Apparently, Madge caught them at it. Charles and this blonde. Can’t picture Charles without clothes. Always see him in pin stripes with razor sharp creases, crisp white shirt, very smart and dashing. Had his socks on, though, she said. English, you know. Just can’t see it; not Charles.
Madge said he was grunting like a pig! She could be a bit funny sometimes. I think she imagined that bit. Said the tart was moaning fit to bust. And on clean sheets. She’d only changed the bed that morning. Went out to the Institute to enter her jam tarts and came home to him entering a tart. Naked and gasping on her cream fitted cotton: the ones with jacquard lace edges. So nice. She showed me them the day they came from the catalogue. Lovely.
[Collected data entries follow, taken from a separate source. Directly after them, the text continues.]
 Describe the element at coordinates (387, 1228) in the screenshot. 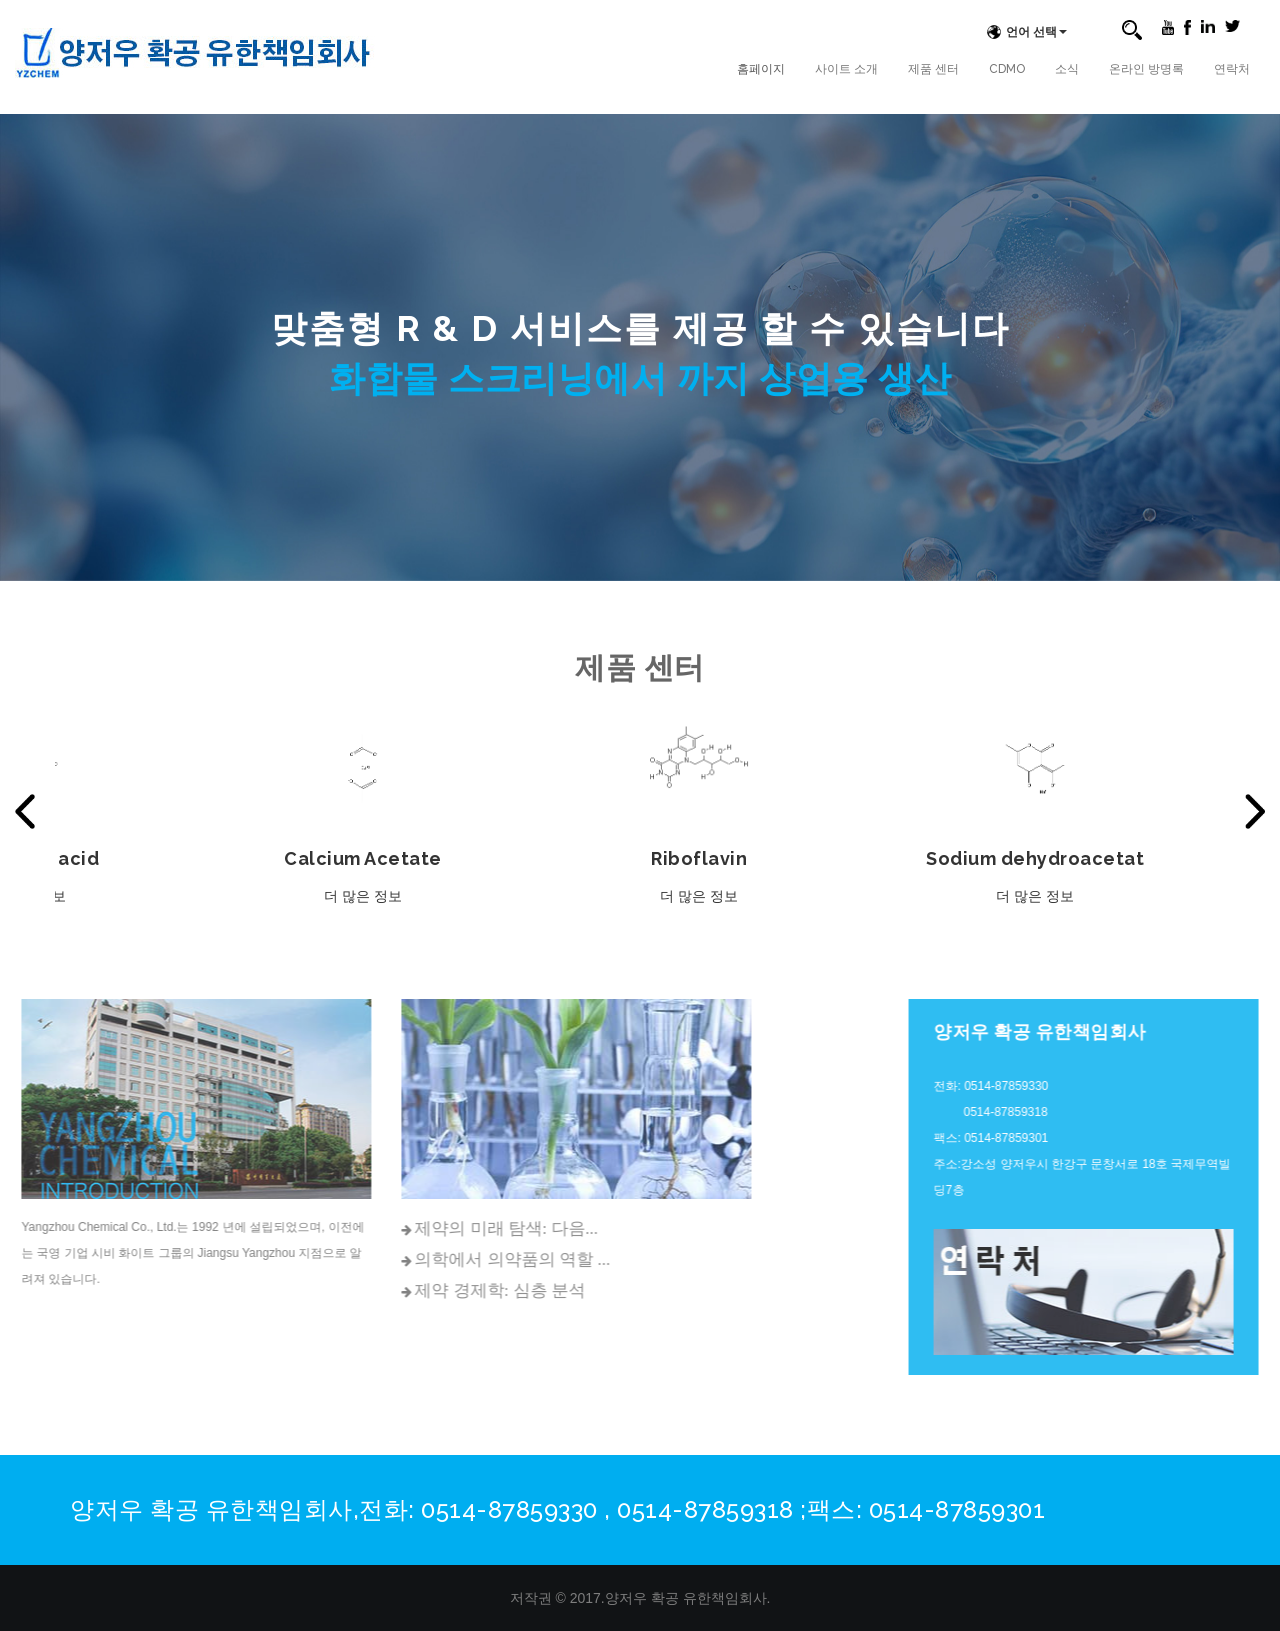 I see `제약의 미래 탐색: 다음...` at that location.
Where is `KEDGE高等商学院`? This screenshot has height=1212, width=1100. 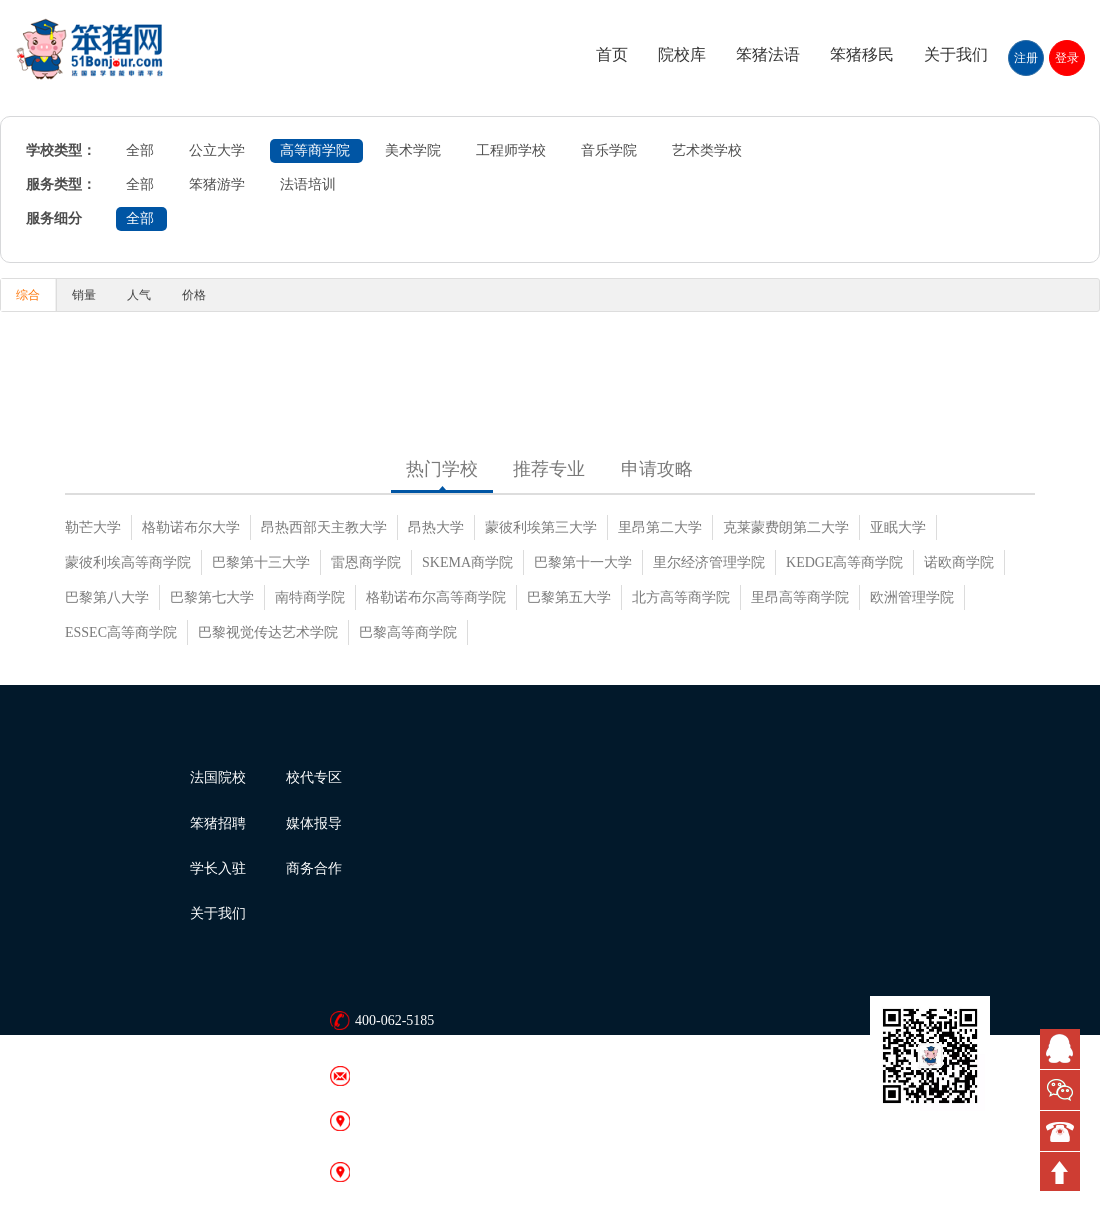 KEDGE高等商学院 is located at coordinates (844, 562).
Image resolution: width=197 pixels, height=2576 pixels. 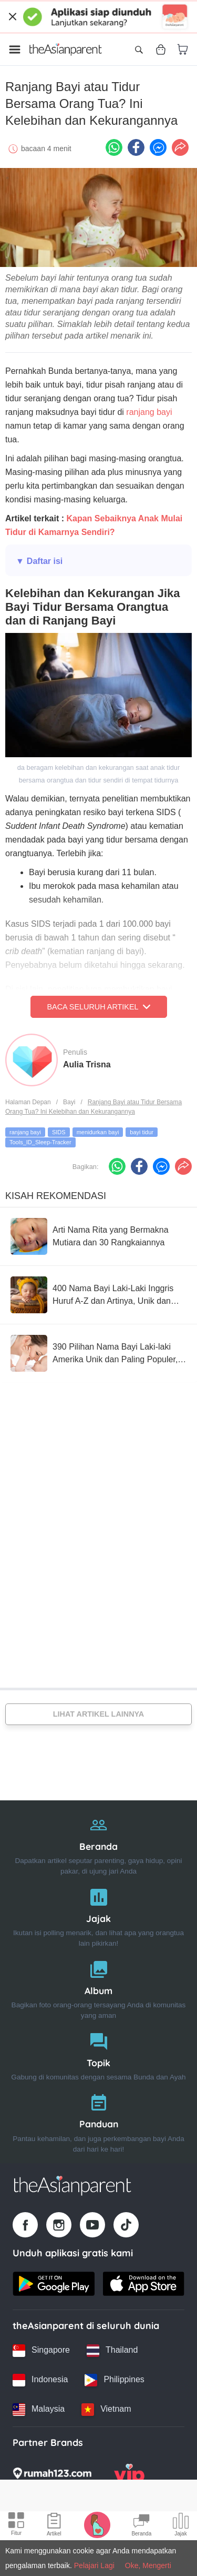 What do you see at coordinates (98, 1132) in the screenshot?
I see `menidurkan bayi` at bounding box center [98, 1132].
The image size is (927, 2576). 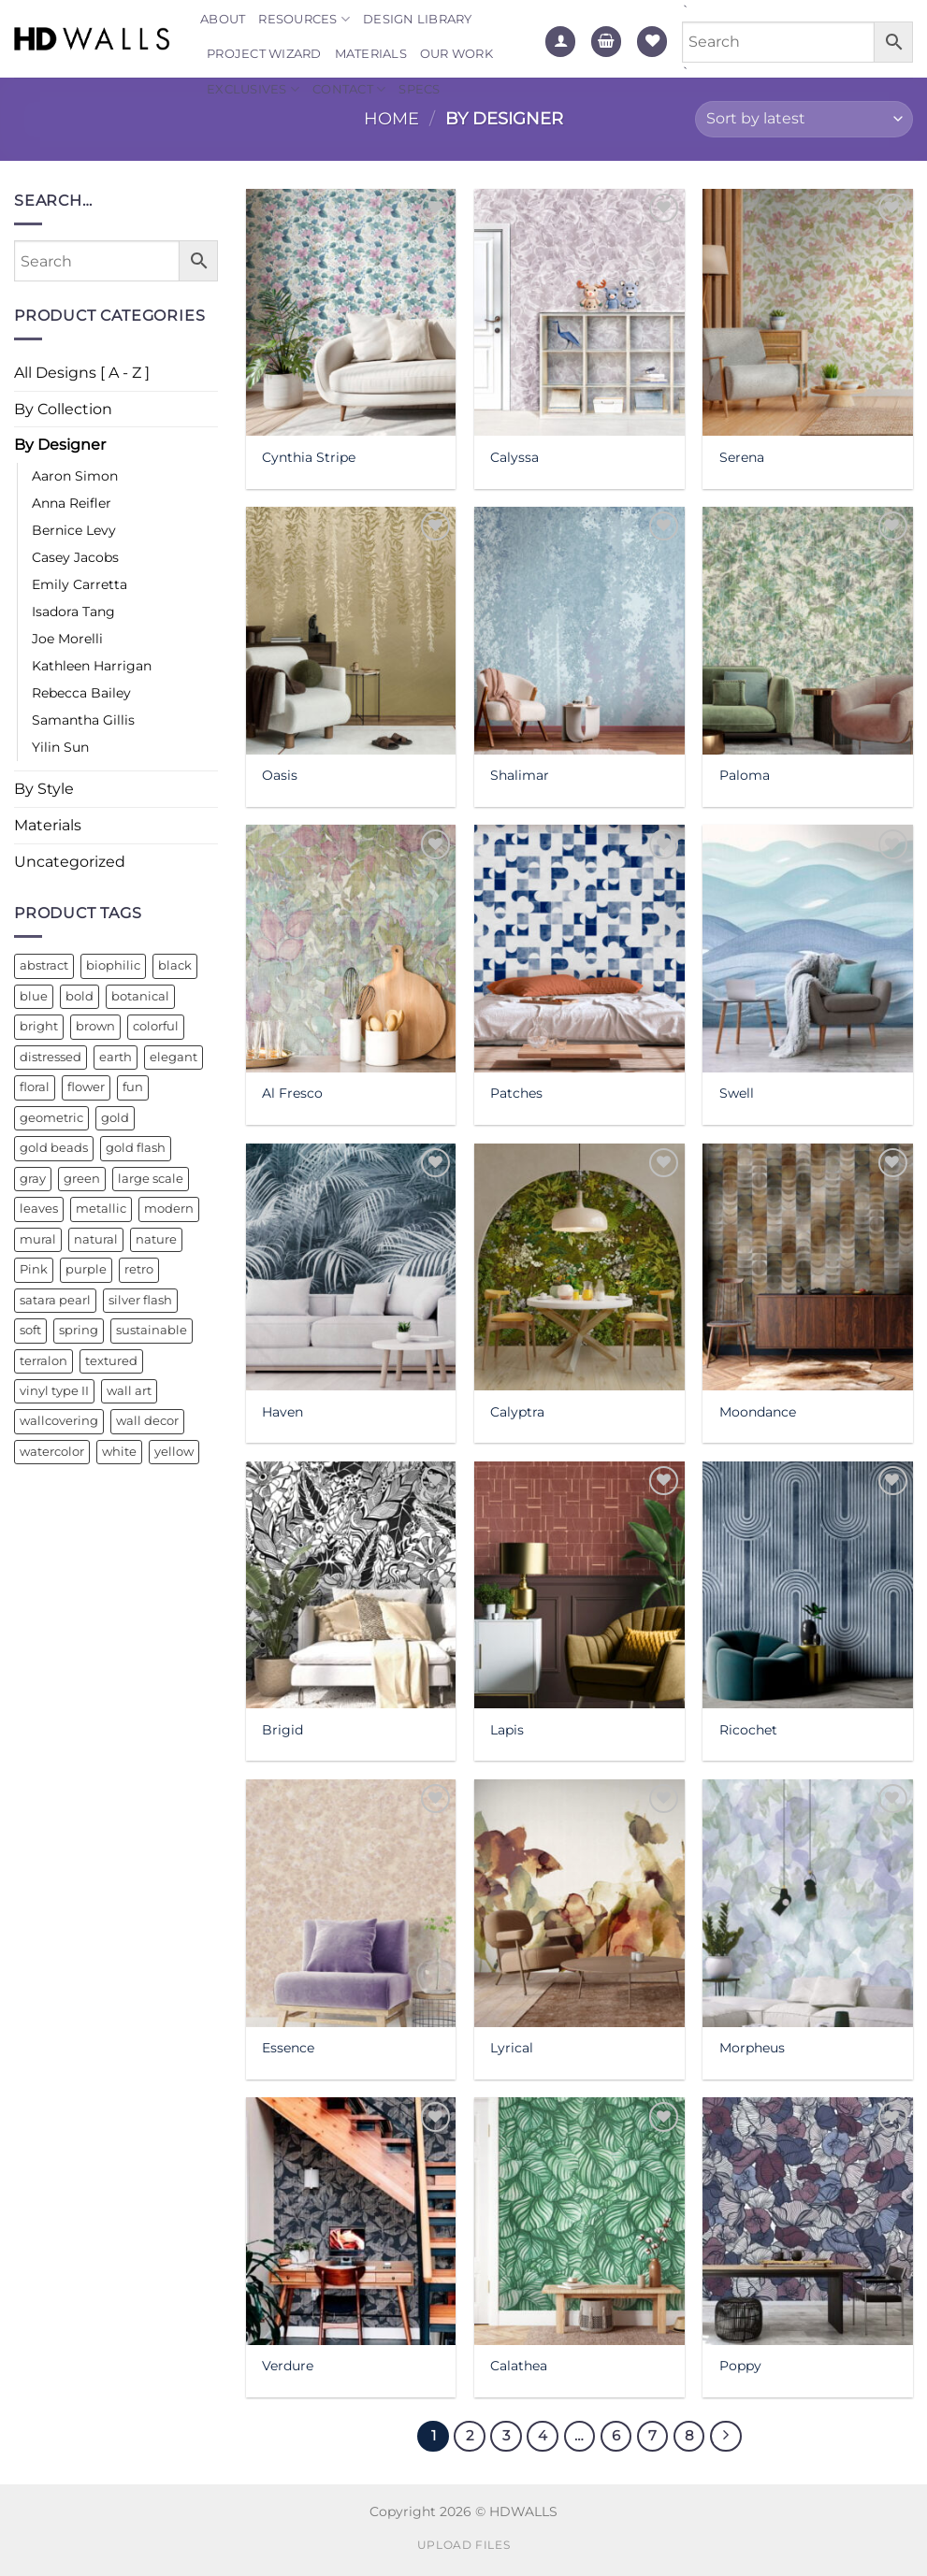 What do you see at coordinates (95, 1026) in the screenshot?
I see `brown [brown (14 products)]` at bounding box center [95, 1026].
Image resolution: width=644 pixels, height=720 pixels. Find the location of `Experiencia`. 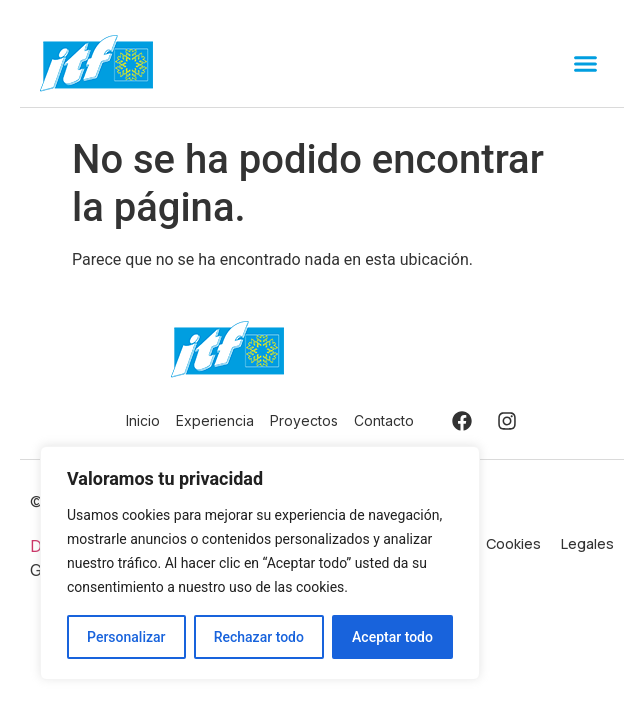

Big breasts, of course. And blonde, like I said. They always are. Mind you, Madge said it was peroxide: cuffs and collars, if you understand my meaning. Don’t know what men see in them. But then, that’s men for you.
Hadn’t even closed the curtains. I mean, anyone could’ve seen in if they’d been in the garden, you know: standing on tiptoes. Anyone. I know Brutus would have their leg off but that’s no guarantee, is it? Suppose Brutus knew them? He’s a lovely dog; friendly enough if you know how to treat him. They were those blue paisley curtains from Harpers in the High Street. The ones they had on offer last March. Very pretty. I helped her hang them.
Didn’t bat an eyelid, apparently. Made no effort to move after Charles got off her. Madge almost chucked the vase of dahlias at her but she didn’t want to make the bed wet. That big crystal one with the fleur-de-lys motif. Charles’s dahlias, from the border by the shed in the bottom corner. Lovely shades of red. Always good in the garden, Charles.
Just finished, stood, and put his clothes on without a word. Left them to it, she said. Madge didn’t know where to look, poor thing. I mean, she wouldn’t, would she? Just turned her back and told her to get out.
Friday night… this all happened on Wednesday… she poured his scotch as usual. ‘I’m going to have a bath, dear. Take your time: I want to luxuriate in that new Sensual Jasmine from the Avon lady. Why not have another, when you’ve finished? Then I’ll have time to warm the bed.’
Last words he ever heard her speak, I imagine.
Never locked the bathroom door, you know. She told me: open house for Charles. Not any more. Ten years he got. Be out in six with good behaviour. I’ll be waiting.
Charles is such a lovely man, blonde tarts aside. Madge was good to him and she didn’t really deserve that. But it was too good a chance to miss. He need never know. Do his time for the blonde. Come out older and wiser.
I expect Madge was a bit shocked, really, to see me standing there with the electric fan heater. Charles must’ve been a bit shocked, too, when he stumbled through the dark and found her. Of course, I’d gone by then. Actually, her last word was, ‘Aghhh!’ or something that sounded like that.
Of course, being a Brit, a bit of a rebel, and prone to break the rules, I don’t necessarily follow all the conventions noted above. But I hope you enjoy this story, regardless.